The Merkava Mk 4 Meil Ruach or Merkava Mark 4M. With the affectionate nickname “Windbreaker”, the Merkava Mk.4M embodies a significant leap forward in the combat capabilities of armored forces. It represents an enhanced version of the prized Merkava Mk.4 tank, demonstrating pioneering innovations in military engineering as it features the Trophy Active Protection System (APS). Mass production of Mark 4M tanks began in 2009, and the first whole brigade of Mark 4Ms was declared operational in 2011.

The Merkava Mk IV MBT. The tank began development in 1999, and production in 2004. Removable modular armor, from the Merkava Mark IIID, is used on all sides, including the top and a V-shaped belly armor pack for the underside. This modular system is designed to allow damaged tanks to be rapidly repaired and returned to the field. Because rear armor is thinner, chains with iron balls are attached to detonate projectiles before they hit the main armored hull.

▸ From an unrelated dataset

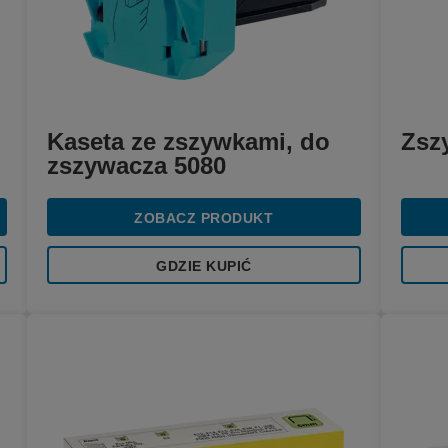
Kaseta ze zszywkami, do
Zsz
zszywacza 5080
ZOBACZ PRODUKT
GDZIE KUPIĆ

Merkava Mk IV is the first contemporary tank without a loader’s hatch in the turret roof, because any aperture in the turret roof increases risk of penetration by ATGMs. Tank rounds are stored in individual fire-proof canisters, which reduce the chance of cook-offs in a fire inside the tank. Some features, such as hull shaping, exterior non-reflective paints, and shielding for engine heat plumes mixing with outside air to confuse enemy thermal imagers. Israel operates about 330 Mk4s and Mk4Ms, and about 220 are in reserve.

The Merkava Mk III version, staying true to its traditions, the Merkava Mk III remains an integral part of the IDF’s Armored Corps alongside the Merkava Mk 4. Notable is its special front-mounted engine, designed to improve crew safety. At the forefront of key engagements, Merkava III proved indispensable in the South Lebanon conflict, the Second Intifada, the 2006 Lebanon War, the 2014 Operation Protective Edge. In June 2023, local Israeli news agencies reported on the possibility of selling this main battle tank to two (undisclosed) countries, according to an Israeli Defense Ministry official. Currently 160 are in ground force service, and about 660 are in reserve.

In addition, Israel also owns older versions of the Merkava such as Mk II, Mk I, and even the Magach 7C – a tank line based on the American M48 and M60 tanks. According to reputable media, Israel possesses a formidable arsenal of tanks, with more than 2,200 tanks, of which 1,760 are ready for combat. Leading the way in the Israel Defense Forces’ armored capabilities is the highly regarded Merkava line, which includes models II, III and IV.